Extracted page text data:
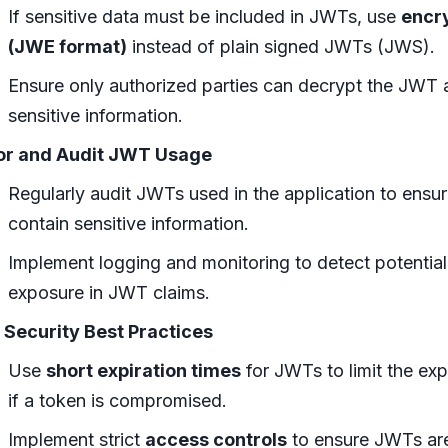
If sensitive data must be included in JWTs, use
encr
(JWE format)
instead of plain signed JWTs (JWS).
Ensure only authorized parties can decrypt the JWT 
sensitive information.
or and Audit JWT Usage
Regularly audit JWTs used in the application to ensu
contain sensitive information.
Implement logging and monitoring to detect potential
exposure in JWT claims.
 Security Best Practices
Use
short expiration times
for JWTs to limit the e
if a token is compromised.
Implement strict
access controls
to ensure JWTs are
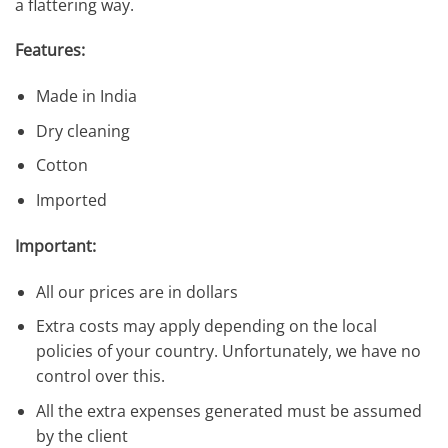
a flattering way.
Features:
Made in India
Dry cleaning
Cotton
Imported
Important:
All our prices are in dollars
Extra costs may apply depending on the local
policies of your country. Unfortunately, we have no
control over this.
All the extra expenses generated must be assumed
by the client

--

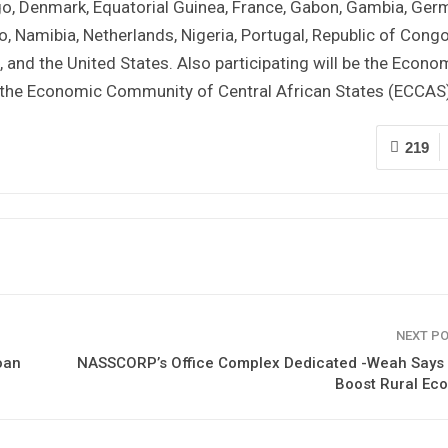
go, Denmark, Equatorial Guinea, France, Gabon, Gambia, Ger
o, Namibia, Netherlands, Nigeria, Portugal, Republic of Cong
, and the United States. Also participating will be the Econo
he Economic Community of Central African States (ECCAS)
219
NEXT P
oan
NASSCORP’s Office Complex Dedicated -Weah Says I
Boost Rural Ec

YOUR TASK:
Each line in the data that holds the string "must" should be found and copied.

RESPONSE TO THE EXERCISE:
If sensitive data must be included in JWTs, use
All the extra expenses generated must be assumed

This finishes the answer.